■ **TASK OBJECTIVE**
Once the pictures are removed, output the remaining entries exactly as given.

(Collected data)
________________________________________

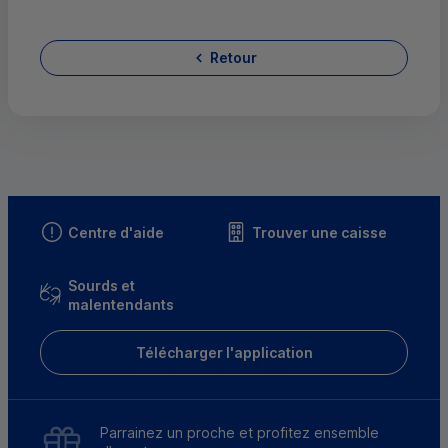
Retour
Centre d'aide
Trouver une caisse
Sourds et
malentendants
Télécharger l'application
Parrainez un proche et profitez ensemble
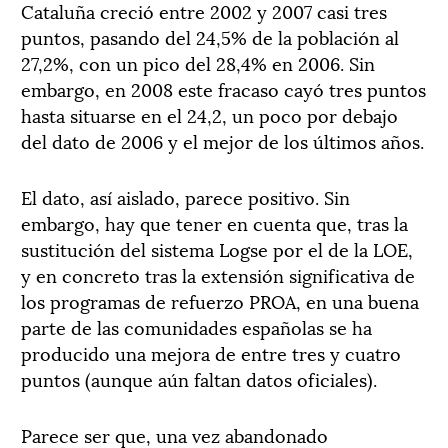
Cataluña creció entre 2002 y 2007 casi tres
puntos, pasando del 24,5% de la población al
27,2%, con un pico del 28,4% en 2006. Sin
embargo, en 2008 este fracaso cayó tres puntos
hasta situarse en el 24,2, un poco por debajo
del dato de 2006 y el mejor de los últimos años.
El dato, así aislado, parece positivo. Sin
embargo, hay que tener en cuenta que, tras la
sustitución del sistema Logse por el de la LOE,
y en concreto tras la extensión significativa de
los programas de refuerzo PROA, en una buena
parte de las comunidades españolas se ha
producido una mejora de entre tres y cuatro
puntos (aunque aún faltan datos oficiales).
Parece ser que, una vez abandonado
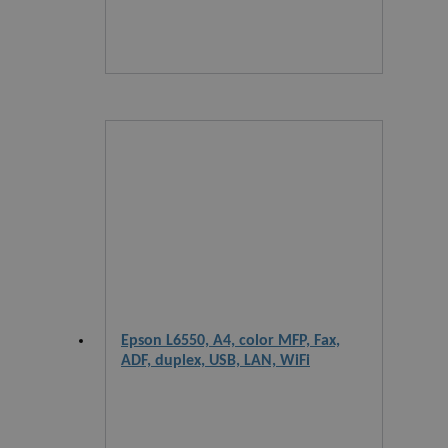
Epson L6550, A4, color MFP, Fax,
ADF, duplex, USB, LAN, WiFi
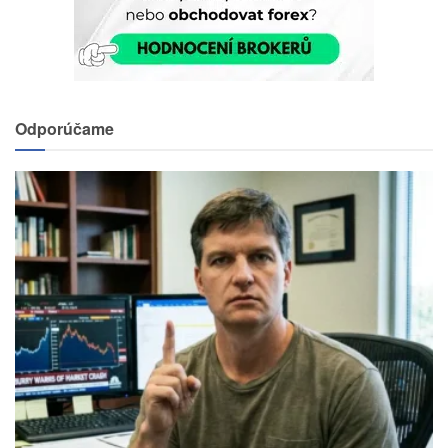
Odporúčame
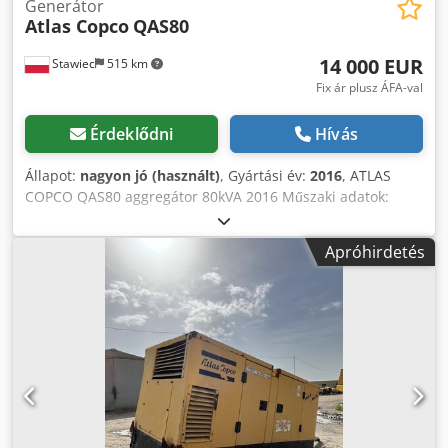
Generátor
Atlas Copco
QAS80
14 000 EUR
Stawiec
515 km
Fix ár plusz ÁFA-val
Érdeklődni
Hívás
Állapot:
nagyon jó (használt)
, Gyártási év:
2016
, ATLAS
COPCO QAS80 aggregátor 80kVA 2016 Műszaki adatok:
Teljesítmény: 80 kVA (64 kW) Gyártási év: 2016 Motor:
PERKINS Üzemóra: 2950 Az aggregátor teljesen
Apróhirdetés
működőképes Nettó ár: 59 500 PLN Cedpfx Aozcn Dzsnzsha
Bruttó ár: 73 185 PLN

________________________________________

■ **RESPONSE TO THIS EXERCISE**
Retour
Centre d'aide
Trouver une caisse
Sourds et
malentendants
Télécharger l'application
Parrainez un proche et profitez ensemble
Cataluña creció entre 2002 y 2007 casi tres
puntos, pasando del 24,5% de la población al
27,2%, con un pico del 28,4% en 2006. Sin
embargo, en 2008 este fracaso cayó tres puntos
hasta situarse en el 24,2, un poco por debajo
del dato de 2006 y el mejor de los últimos años.
El dato, así aislado, parece positivo. Sin
embargo, hay que tener en cuenta que, tras la
sustitución del sistema Logse por el de la LOE,
y en concreto tras la extensión significativa de
los programas de refuerzo PROA, en una buena
parte de las comunidades españolas se ha
producido una mejora de entre tres y cuatro
puntos (aunque aún faltan datos oficiales).
Parece ser que, una vez abandonado
Epson L6550, A4, color MFP, Fax,
ADF, duplex, USB, LAN, WiFi
Odporúčame
Generátor
Atlas Copco
QAS80
14 000 EUR
Stawiec
515 km
Fix ár plusz ÁFA-val
Érdeklődni
Hívás
Állapot:
nagyon jó (használt)
, Gyártási év:
2016
, ATLAS
COPCO QAS80 aggregátor 80kVA 2016 Műszaki adatok:
Teljesítmény: 80 kVA (64 kW) Gyártási év: 2016 Motor:
PERKINS Üzemóra: 2950 Az aggregátor teljesen
Apróhirdetés
működőképes Nettó ár: 59 500 PLN Cedpfx Aozcn Dzsnzsha
Bruttó ár: 73 185 PLN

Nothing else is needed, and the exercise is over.